5 - 28 December 2025 
Overview
For the release of La Gabrielle Studies 2025/2, a special exhibition, highlight the Saumaize Hours, will be held in our office. From December 5 to December 28, 2025. By appointment

 

La Gabrielle Fine Arts SA is thrilled to announce the forthcoming publication of its annual Gazette, entitled La Gabrielle Studies. Launched last year with a first edition devoted to Medieval Manuscripts, La Gabrielle Studies highlights the very act of scientific study, to which we attach particular importance. 

 

For this second issue of La Gabrielle Studies, we are delighted to focus on the art produced in the Burgundian capital, Dijon, between the late Middle Ages and the beginning of the Renaissance. Art in Burgundy at the end of the Middle Ages and the beginning of the Renaissance has survived in remarkable quantity and quality. It has sparked and continues to spark a great deal of research and exhibitions which, especially in recent years in the field of illumination, have led to several notable discoveries. "Dijon 1500: Art & History", the title of this issue of La Gabrielle Studies, refers, on the one hand, to recent scholarly publications focusing on the artistic production of French cities during this period, and in particular the fifth volume in the series Peindre en France à la Renaissance (Peindre à Dijon au XVIe siècle, ed.
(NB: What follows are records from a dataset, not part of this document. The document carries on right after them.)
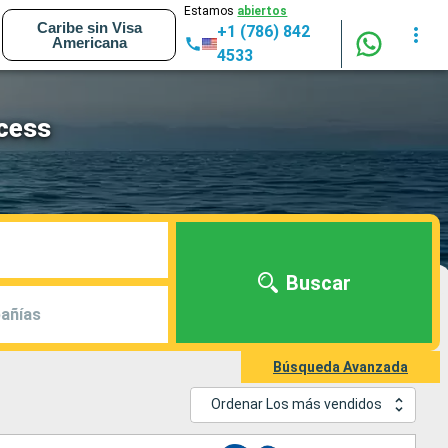
Estamos
abiertos
Caribe sin Visa
+1 (786) 842
Americana
4533
ncess
Buscar
añías
Búsqueda Avanzada
Ordenar Los más vendidos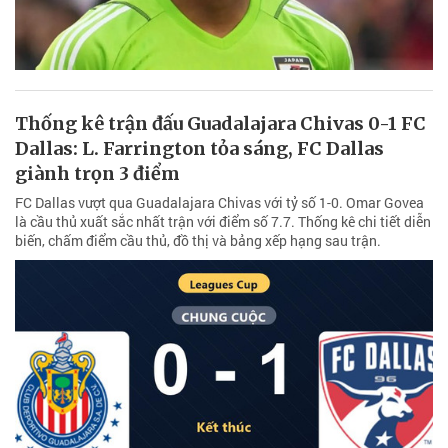
Thống kê trận đấu Guadalajara Chivas 0-1 FC
Dallas: L. Farrington tỏa sáng, FC Dallas
giành trọn 3 điểm
FC Dallas vượt qua Guadalajara Chivas với tỷ số 1-0. Omar Govea
là cầu thủ xuất sắc nhất trận với điểm số 7.7. Thống kê chi tiết diễn
biến, chấm điểm cầu thủ, đồ thị và bảng xếp hạng sau trận.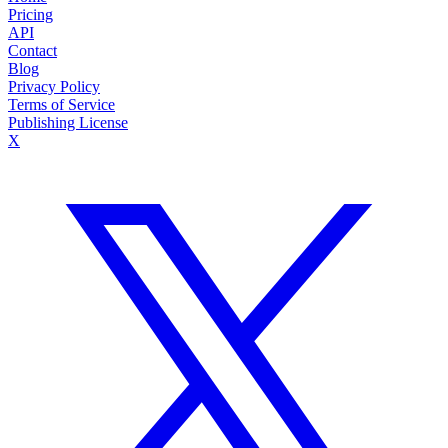
Pricing
API
Contact
Blog
Privacy Policy
Terms of Service
Publishing License
X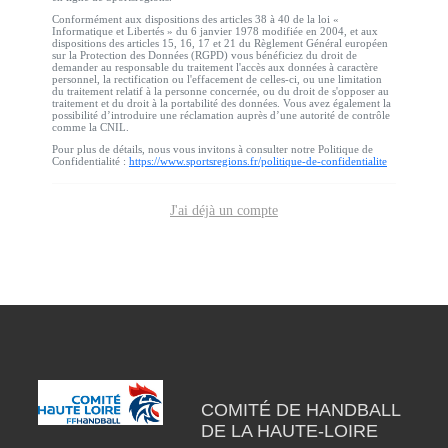
Conformément aux dispositions des articles 38 à 40 de la loi «
Informatique et Libertés » du 6 janvier 1978 modifiée en 2004, et aux
dispositions des articles 15, 16, 17 et 21 du Règlement Général européen
sur la Protection des Données (RGPD) vous bénéficiez du droit de
demander au responsable du traitement l'accès aux données à caractère
personnel, la rectification ou l'effacement de celles-ci, ou une limitation
du traitement relatif à la personne concernée, ou du droit de s'opposer au
traitement et du droit à la portabilité des données. Vous avez également la
possibilité d’introduire une réclamation auprès d’une autorité de contrôle
comme la CNIL.
Pour plus de détails, nous vous invitons à consulter notre Politique de
Confidentialité :
https://www.sportsregions.fr/politique-de-confidentialite
J'ai déjà un compte
COMITÉ DE HANDBALL
DE LA HAUTE-LOIRE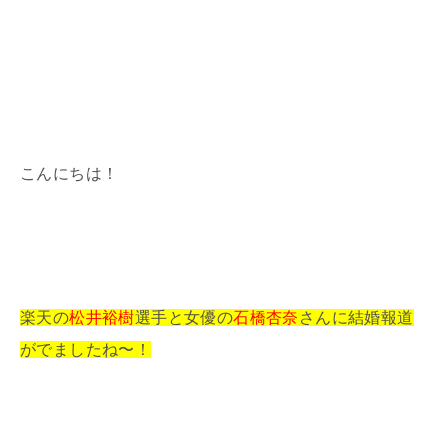
こんにちは！
楽天の
松井裕樹
選手と女優の
石橋杏奈
さんに結婚報道
がでましたね〜！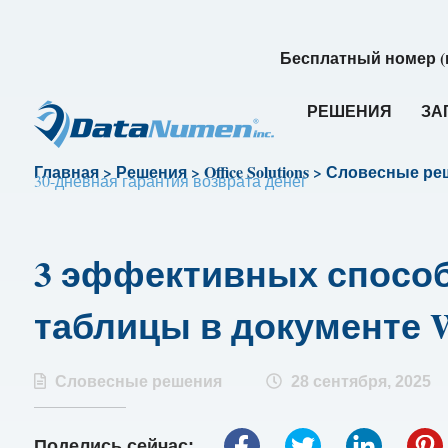
Бесплатный номер (
РЕШЕНИЯ
ЗА
Главная
>
Решения
>
Office Solutions
>
Словесные ре
30-дневная гарантия возврата денег
3 эффективных способ
таблицы в документе 
Словесные решения
28 сентября, 2025
Поделись сейчас: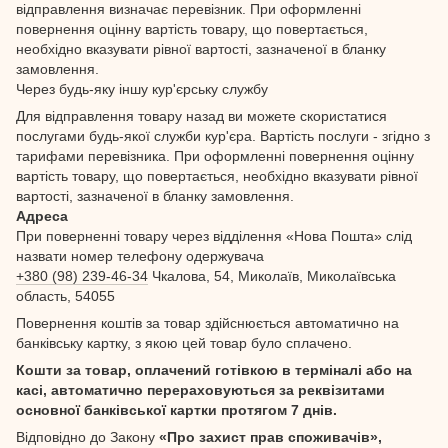
відправлення визначає перевізник. При оформленні
повернення оцінну вартість товару, що повертається,
необхідно вказувати рівної вартості, зазначеної в бланку
замовлення.
Через будь-яку іншу кур'єрську службу
Для відправлення товару назад ви можете скористатися
послугами будь-якої служби кур'єра. Вартість послуги - згідно з
тарифами перевізника. При оформленні повернення оцінну
вартість товару, що повертається, необхідно вказувати рівної
вартості, зазначеної в бланку замовлення.
Адреса
При поверненні товару через відділення «Нова Пошта» слід
назвати номер телефону одержувача
+380 (98) 239-46-34
Чкалова, 54, Миколаїв, Миколаївська
область, 54055
Повернення коштів за товар здійснюється автоматично на
банківську картку, з якою цей товар було сплачено.
Кошти за товар, оплачений готівкою в терміналі або на
касі, автоматично перераховуються за реквізитами
основної банківської картки протягом 7 днів.
Відповідно до Закону
«Про захист прав споживачів»,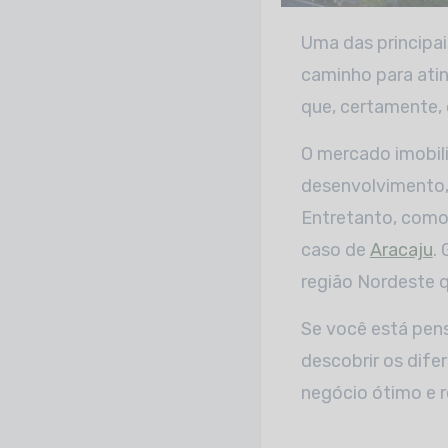
Uma das principais maneiras de aumentar nosso capital financeiro é investindo, e o melhor
caminho para atin
que, certamente, 
O mercado imobili
desenvolvimento, 
Entretanto, como
caso de
Aracaju
.
região Nordeste 
Se você está pens
descobrir os dife
negócio ótimo e re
F. Elsig, Cinisello Balsamo, 2016). "Dijon 1500: Art & History" also borrows its title from several exhibitions that have focused on the production of a specific city at a particular time, such as "France 1500: entre Moyen Âge et Renaissance" (Paris, Galeries nationales du Grand Palais, October 6, 2010-January 10, 2011), "Tours 1500: capitale des arts" (Tours, Musée des Beaux-Arts, March 17-June 17, 2012), or "Lyon Renaissance: art & humanisme" (Lyon, Musée des Beaux-Arts, October 23, 2015-January 25, 2016).

 

We also chose to dedicate the second issue of our Gazette to the Burgundian capital at the turn of the 15th and 16th centuries because it allows us to present a new stunning manuscript from our gallery: the Saumaize Hours. Produced in Dijon around 1490-1500 for a family established in Dijon since the 13th century and illuminated by three artists all active in Dijon at the end of the century, it is a magnificent, richly illuminated Book of Hours that preserves the family's livre de raison (book of accounts) of the Saumaize family, who commissioned the Book of Hours and piously kept it until the 18th century. An object of art due to its twenty-four illuminations but also an archival document due to the book of accounts, the Saumaize Hours is therefore a very rare and particularly interesting manuscript that contains a unique distillation of the history and art of Dijon around 1500.